U.S. President Barack Obama has announced that he will visit Cuba in March. The historical visit will continue the steady process of normalizing relations between the United States and the communist island 150 km to the south. It is more symbolic than substantive, but that has not stopped opponents of rapprochement with Havana from protesting the trip. Their objections, like their preferred policy of continued isolation, are mistaken. Only engagement will bring about change in Cuba.
Calvin Coolidge was the last U.S. president to visit Cuba — in 1928. He traveled there aboard a U.S. battleship, an appropriate symbol given the gunboat diplomacy that Washington then wielded in its relations with Latin America. The U.S. was first supportive when rebels overthrew the ruling dictatorship in Havana in 1959, but the new government's close relations to Moscow and its increasingly authoritarian tendencies pushed the U.S. to sever ties in 1961. Since then, a hard core of Cuban refugees that opposes the government in Havana has steadfastly fought any normalization of relations, preferring isolation, condemnation and attempts at regime change.

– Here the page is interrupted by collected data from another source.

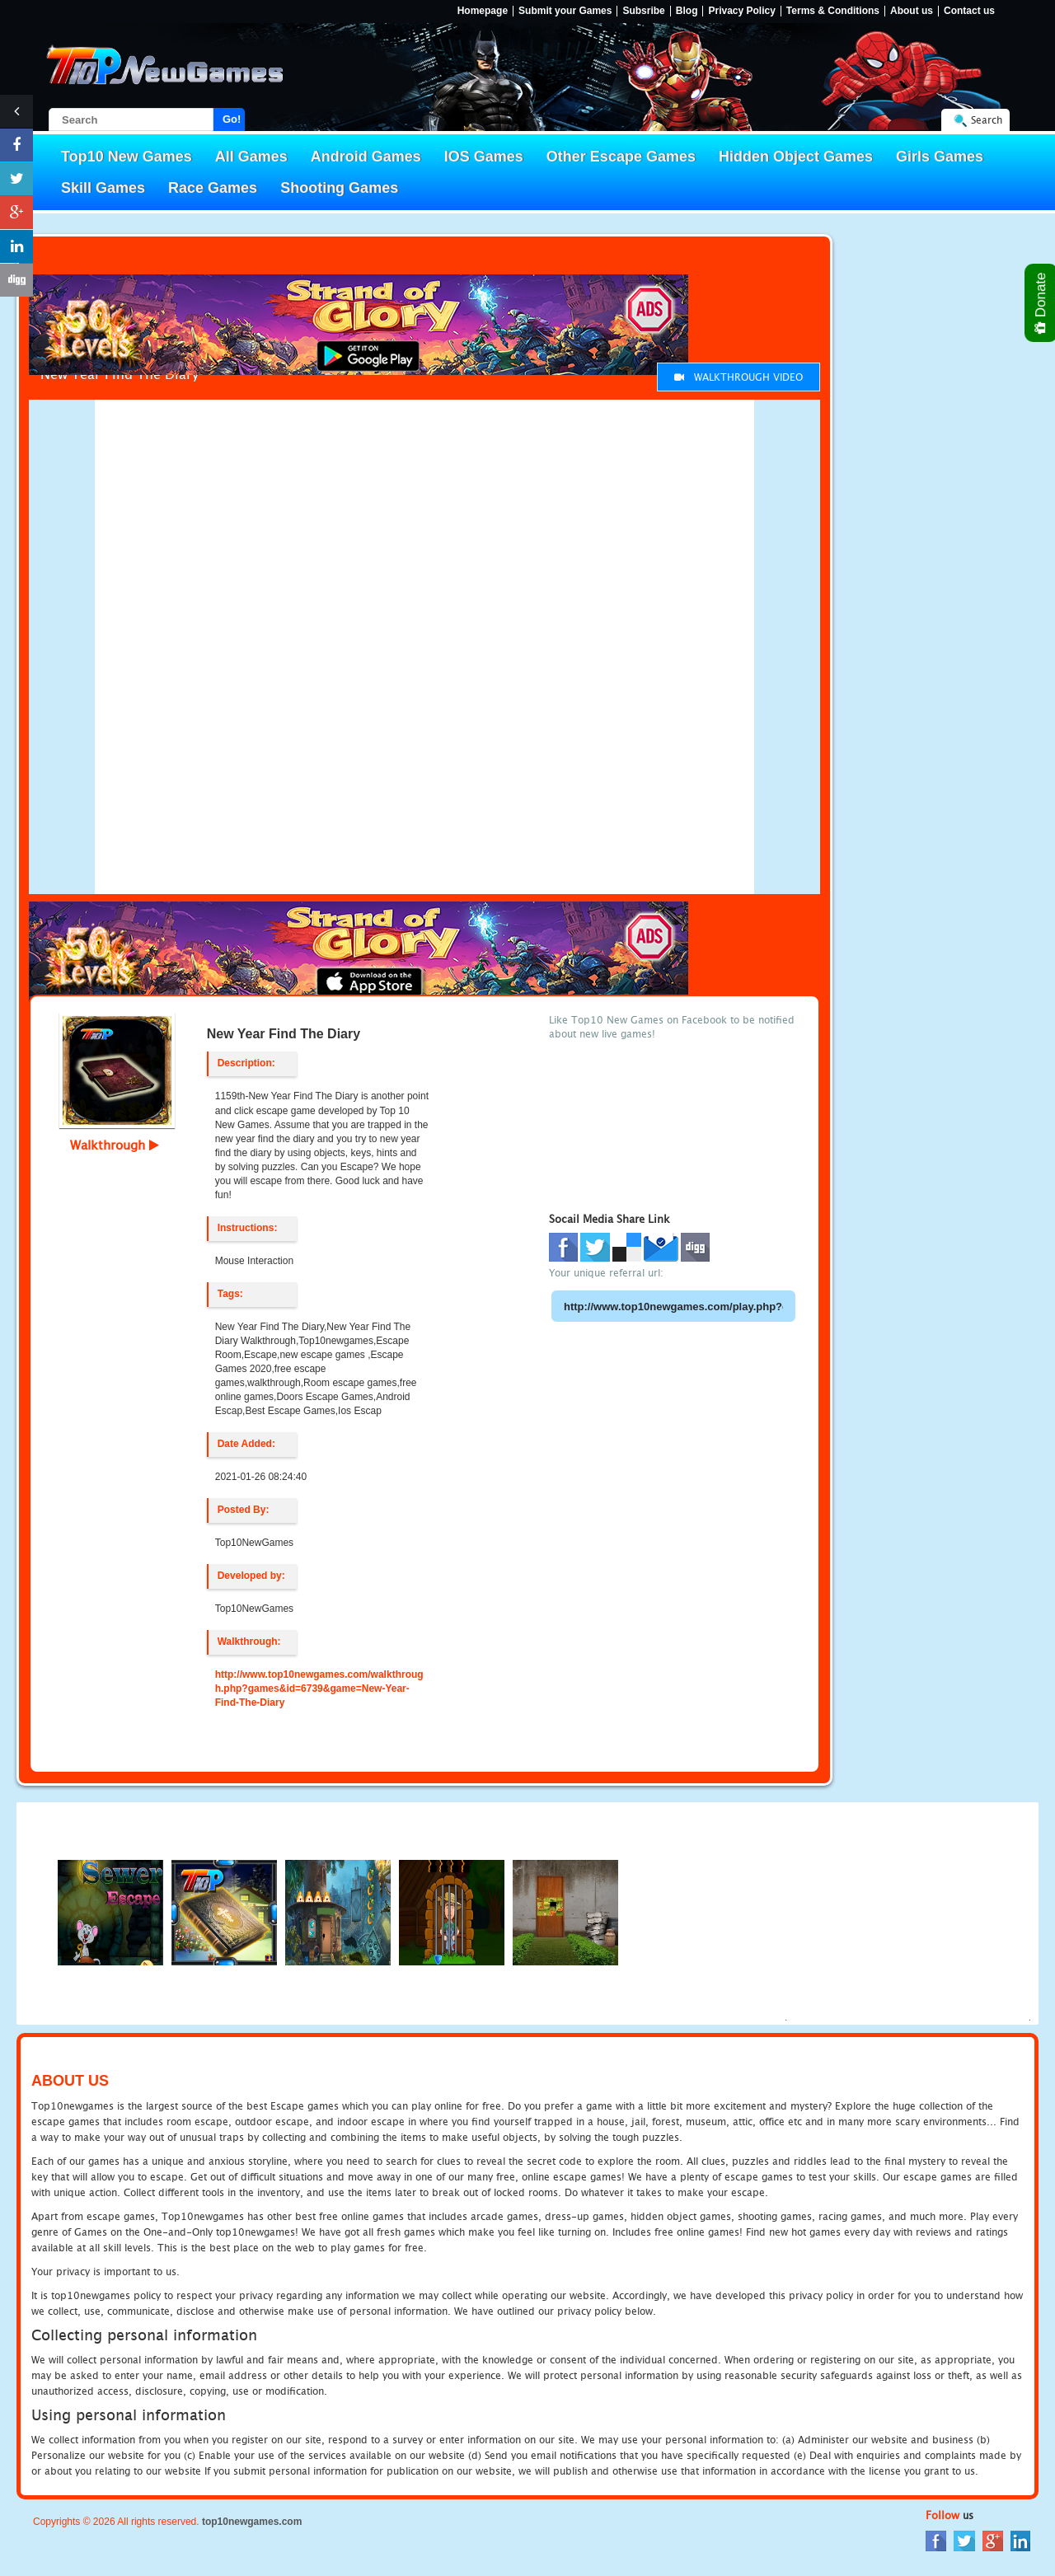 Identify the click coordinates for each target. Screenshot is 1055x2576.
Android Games (366, 156)
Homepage (482, 11)
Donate (1041, 303)
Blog (687, 11)
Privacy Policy (741, 11)
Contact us (969, 11)
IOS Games (483, 156)
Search (986, 120)
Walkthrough (114, 1144)
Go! (232, 119)
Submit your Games (565, 11)
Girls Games (939, 156)
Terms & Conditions (832, 11)
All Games (251, 156)
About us (911, 11)
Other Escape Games (621, 156)
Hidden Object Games (796, 156)
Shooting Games (339, 188)
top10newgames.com (252, 2521)
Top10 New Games (126, 156)
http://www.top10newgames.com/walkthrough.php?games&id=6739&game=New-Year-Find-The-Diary (319, 1688)
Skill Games (103, 188)
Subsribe (643, 11)
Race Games (212, 188) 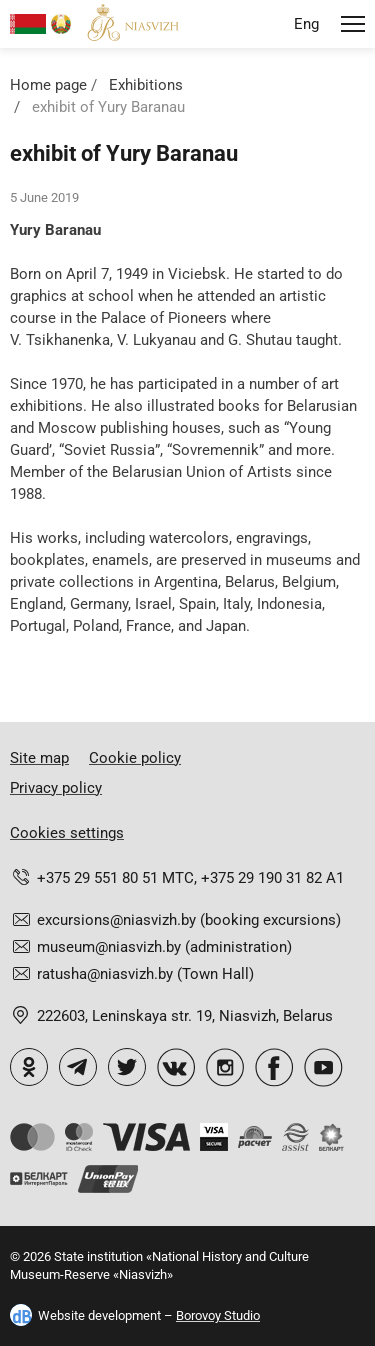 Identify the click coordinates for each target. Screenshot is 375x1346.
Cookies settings (67, 833)
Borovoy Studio (218, 1315) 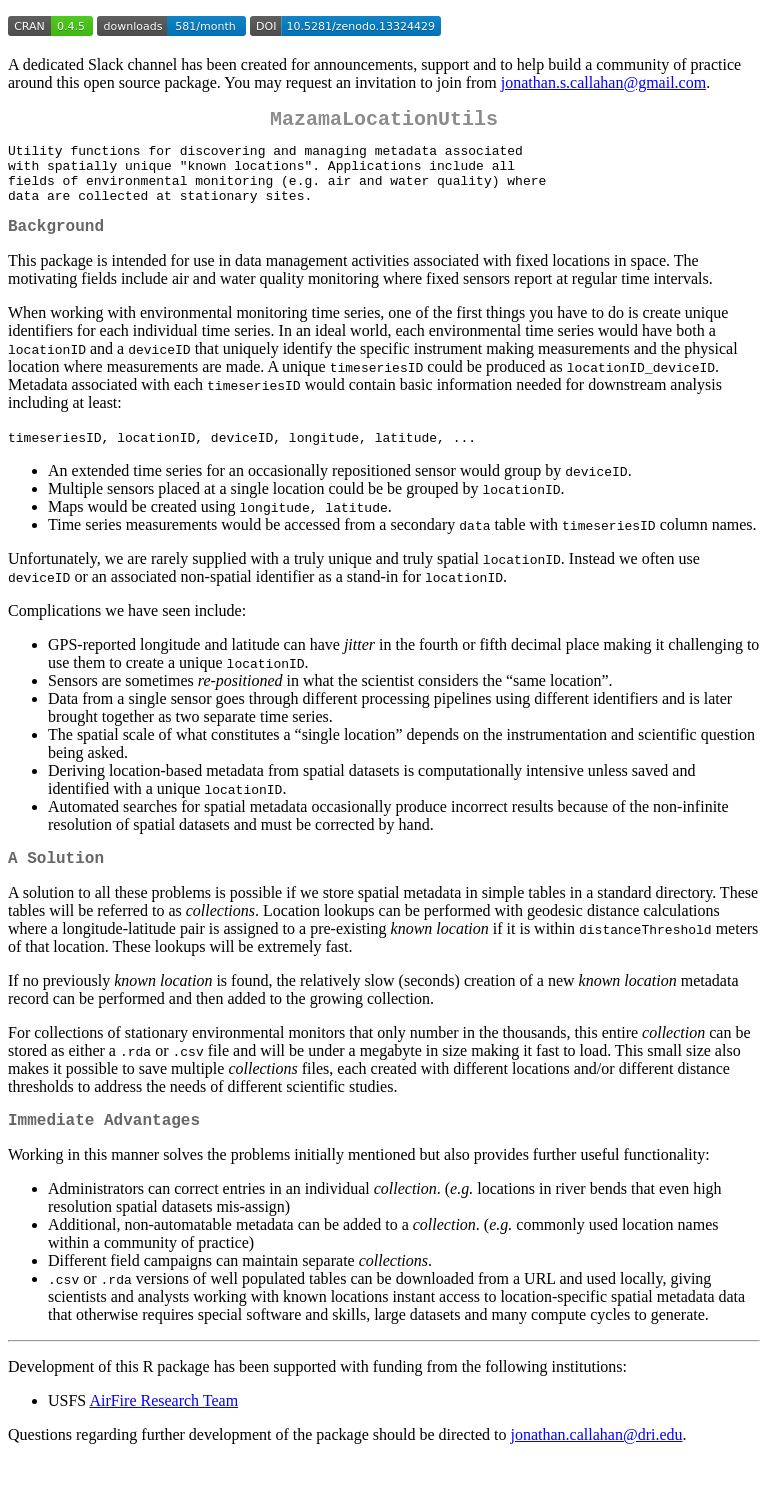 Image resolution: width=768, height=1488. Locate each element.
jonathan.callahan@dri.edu (597, 1462)
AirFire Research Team (163, 1428)
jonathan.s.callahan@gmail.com (603, 82) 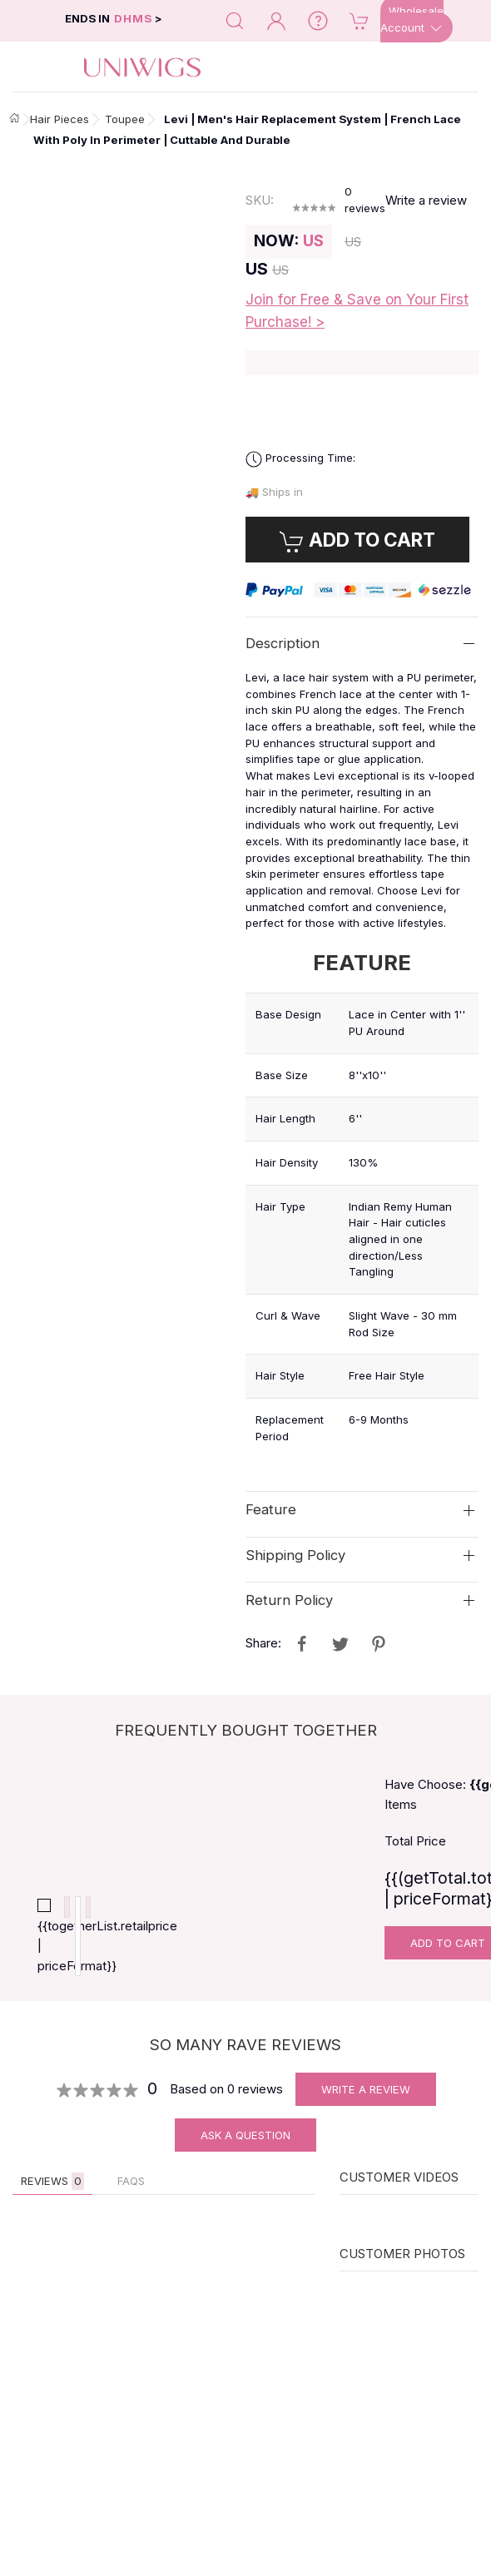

The fact that such a policy has had no discernible impact on the Havana government has not affected the hard-liners' thinking. They still insist that Cuba should democratize before the U.S. "rewards" it with relations. The size of the Cuban exile community in Florida, an important state in the U.S. electoral process, has ensured that politicians gave their views considerable weight in Washington's policy toward the island.